Cette semaine il est prévu, lors d’un sommet de l’Union africaine à Addis Abeba en Ethiopie, que les chefs d’Etats africains accordent l’égide juridique à cette coalition. Cette démarche pour formelle qu’elle paraisse est très attendue par les militaires qui sont engagés dans l’opération Logone 2015. « Si on reçoit l’onction de l’UA après celle de la Cemac, nous pourrons poursuivre Boko Haram partout où il se trouvera », réagit un militaire. Pour lui, il suffira d’une attaque des terroristes pour que la coalition enjambe la frontière et traque en territoire nigérian « ses ennemis ».

Au Nigéria, l’on ne semble pas du tout indifférent aux apprêts de la coalition. Boko Haram a libéré des dizaines d’otages la semaine dernière tout en resserrant son carcan autour de Maiduguri. La secte cherche à entretenir son illisibilité, au moment où certains de ses combattants, sans doute les moins radicalisés, déposent leurs armes. Les politiques, eux, s’égosillent en annonces. Mohamed Buhari, principal concurrent du président Goodluck Jonathan à l’élection présidentielle du 14 février prochain, a fait une déclaration qui écoeure les Tchadiens.

C’était lors d’une visite de campagne électorale à Enugu. Selon le journal tchadien en ligne Al Widha, il a dit : «Nous nous battrons avec les troupes tchadiennes qui ont envahi notre territoire. Nous allons les jeter hors de notre territoire ». Pour sa part, le président du Nigéria a effectué sa deuxième visite à Maiduguri en deux semaines samedi dernier. Il ne s’y était pas aventuré pendant deux ans. En campagne pour sa réélection, il a promis aux populations de la ville d’éradiquer la secte. Il tenait son meeting dans un stade sous haute sécurité alors que les terroristes dévastaient des villages 5 km plus loin. Depuis que la coalition a commencé sa mise en place, les Nigérians de tous bords semblent avoir un sursaut de nationalisme.

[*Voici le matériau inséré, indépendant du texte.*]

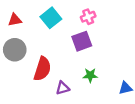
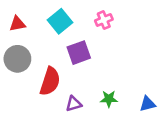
purple square: (82, 41) -> (79, 53), moved
green star: (90, 75) -> (109, 99), moved

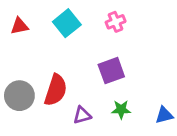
purple square: (79, 53) -> (111, 71), moved
gray circle: (17, 59) -> (19, 96), moved

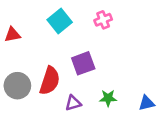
red triangle: (19, 26) -> (12, 35), moved
purple square: (111, 71) -> (83, 63), moved

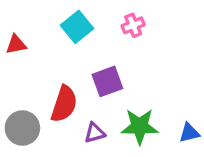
gray circle: (17, 86) -> (22, 128), moved
green star: (108, 98) -> (140, 126), size x1.6

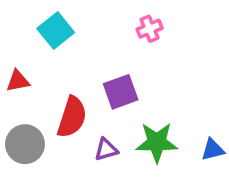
cyan square: (77, 27) -> (56, 30), moved
red triangle: (16, 45) -> (18, 81), moved

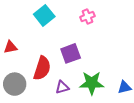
cyan square: (56, 30) -> (44, 15), moved

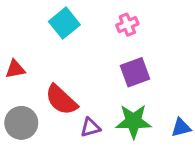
purple square: (71, 53) -> (135, 72), moved
red semicircle: (42, 68) -> (61, 100), turned 115

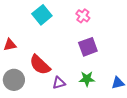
pink cross: (127, 25) -> (83, 16), turned -32
green star: (133, 121) -> (87, 79), size x0.7

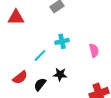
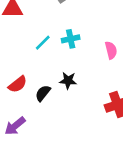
cyan line: (40, 55) -> (43, 43), moved

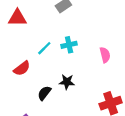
red semicircle: (18, 84) -> (22, 68), moved

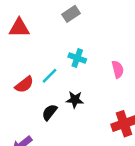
cyan cross: (69, 45) -> (77, 58), turned 32
cyan line: (44, 48) -> (50, 76), moved

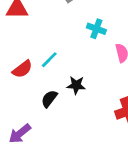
cyan cross: (77, 58) -> (96, 29), moved

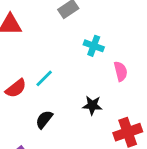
black star: (76, 85) -> (92, 105), moved

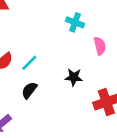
cyan line: (44, 78) -> (29, 63), moved

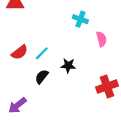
black star: (74, 77) -> (68, 66), moved

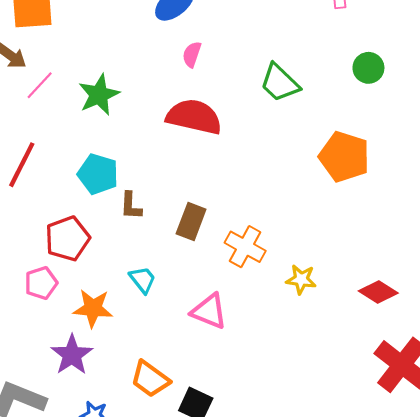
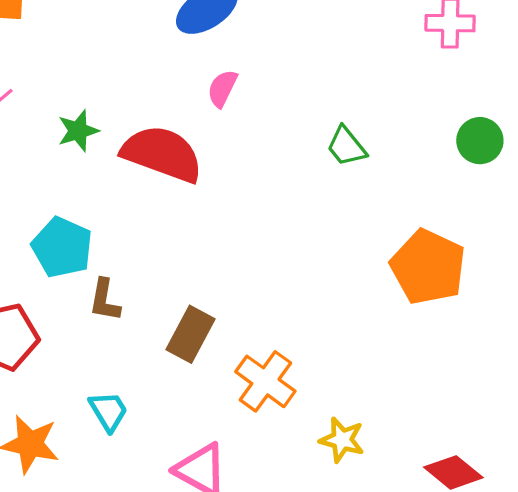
green trapezoid: (280, 83) -> (346, 146), size x0.7
green star: (99, 95) -> (78, 131), size x0.7
red semicircle: (194, 117) -> (162, 154), moved

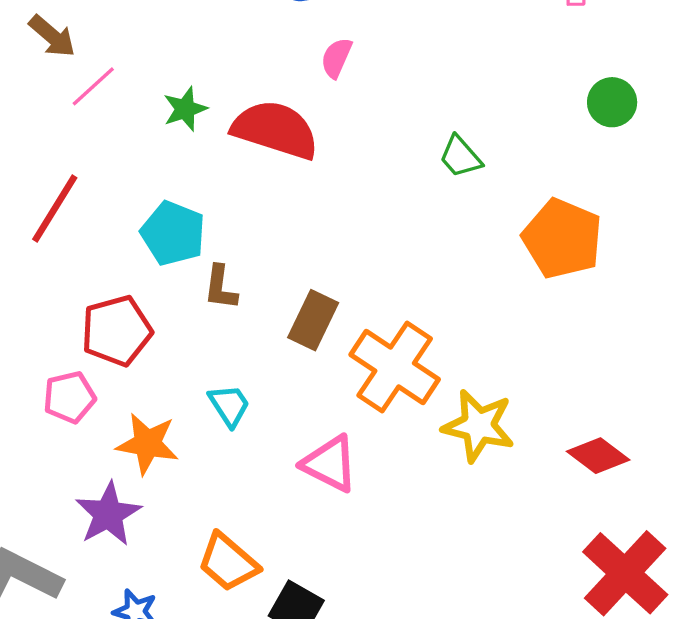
green trapezoid: (346, 146) -> (460, 157), moved
orange cross: (265, 381) -> (395, 367), size x1.4
yellow star: (342, 440) -> (478, 426), size x1.5

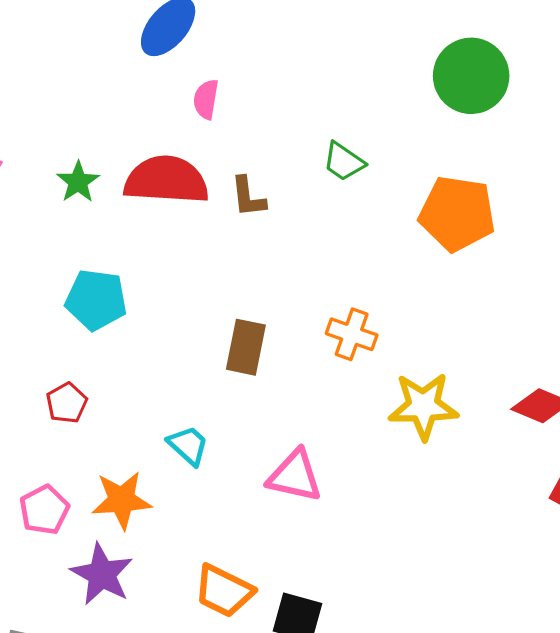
green circle: (612, 102) -> (471, 76), size x1.6
brown L-shape: (221, 287) -> (248, 197), moved
red pentagon: (117, 331) -> (67, 403), size x0.6
orange cross: (395, 367) -> (352, 334), moved, size x0.6
pink pentagon: (69, 397) -> (44, 510), moved

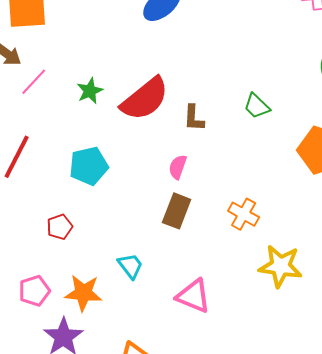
pink semicircle: (206, 99) -> (178, 167), moved
red semicircle: (166, 180) -> (145, 99), turned 128
cyan pentagon: (96, 300) -> (89, 166), turned -30

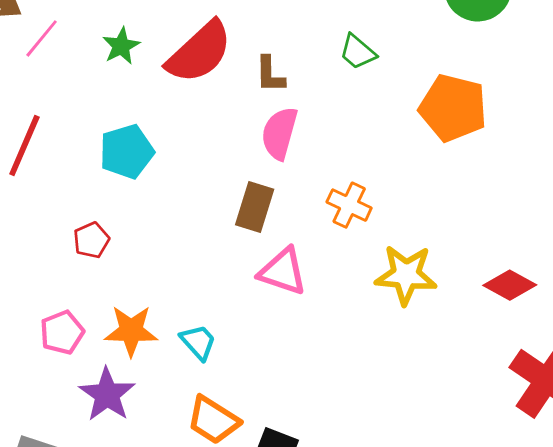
pink semicircle: (178, 167) -> (279, 133), moved, size x1.5
cyan trapezoid: (130, 266) -> (198, 342), moved
pink triangle: (193, 296) -> (283, 272), moved

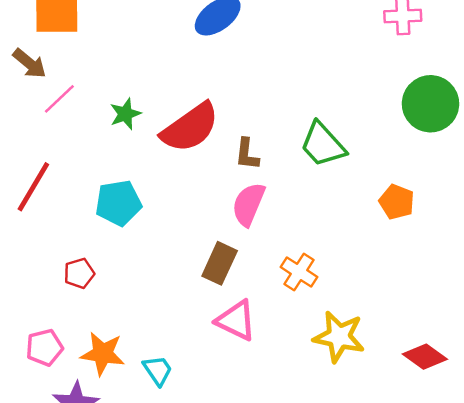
green trapezoid: (358, 52) -> (323, 145), size x1.5
orange pentagon: (453, 108) -> (397, 202), size x0.6

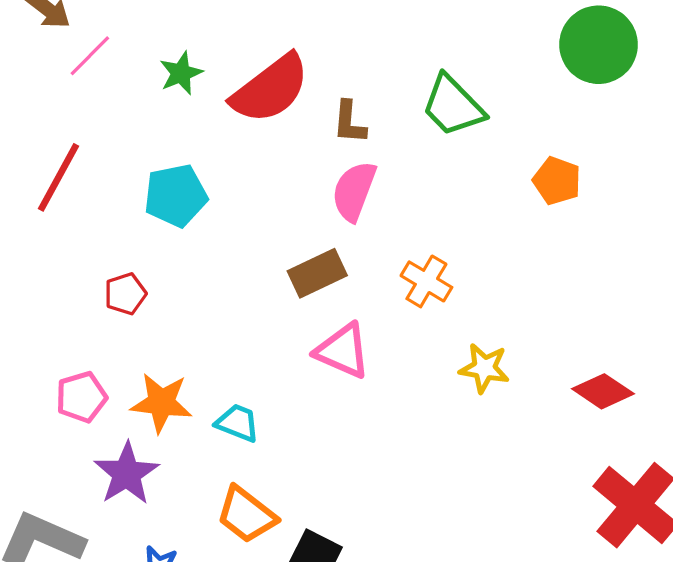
brown rectangle: (220, 263) -> (317, 273), turned 42
yellow star: (339, 337) -> (484, 368), size x0.7
cyan trapezoid: (158, 370) -> (238, 423), turned -32

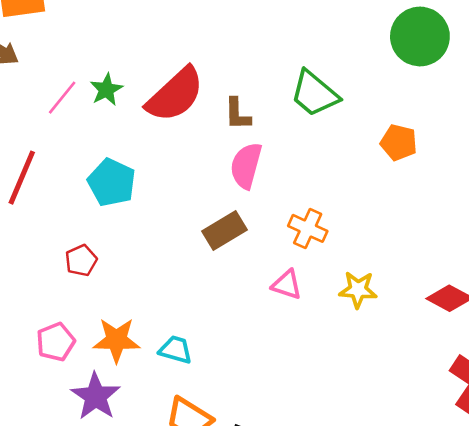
pink line: (90, 56) -> (62, 98), moved
cyan pentagon: (176, 196) -> (112, 182), turned -30
pink triangle: (343, 351) -> (287, 285), moved, size x0.7

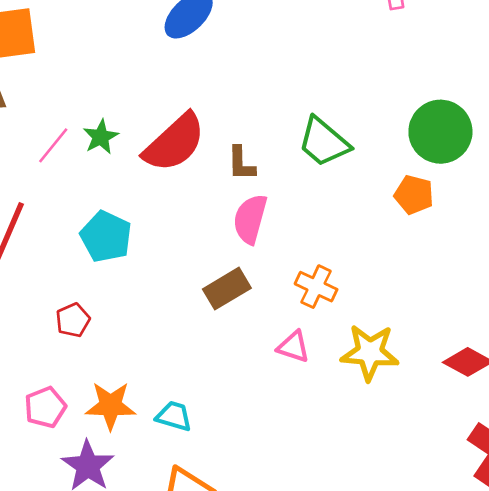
green circle: (420, 36) -> (440, 132), moved
yellow star: (358, 290) -> (370, 352), size x1.4

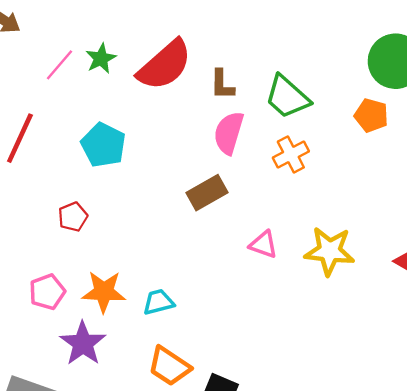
green trapezoid: (324, 142) -> (287, 97), moved
orange cross: (316, 287) -> (291, 155), moved, turned 36
cyan trapezoid: (174, 416) -> (158, 302), turned -32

Aucun homme politique n’a encouragé l’organisation qui se fait contre une secte qui gangrène leur pays et étend ses métastases chez les voisins. Un conseiller du président du Nigéria, s’exprimant sur la coalition, veut qu’elle soit incorporée à des opérations nigérianes. Seulement, depuis des mois, l’armée de ce pays semble avoir rendu les armes devant les terroristes. La première économie d’Afrique, avec 500 milliards de dollars américains, de budget en 2013, dont 3,87 milliards consacrés aux dépenses de défense, refuse de combattre. Officiellement, elle boude depuis que les USA auraient bloqué une commande d’armes qu’elle a faite au prétexte que les militaires nigérians seraient corrompus.

Mais, plus vraisemblablement, l’armée nigériane semble atteinte dans sa volonté de combattre par les discours corrosifs des amateurs de complot qui foisonnent làbas. Ils accusent les voisins et l’ensemble de la terre de vouloir la partition de la première nation noire. Pour eux, cette déstabilisation de leur pays proviendrait des voisins, hommes-liges des Occidentaux qui instrumentalisent les Boko Haram.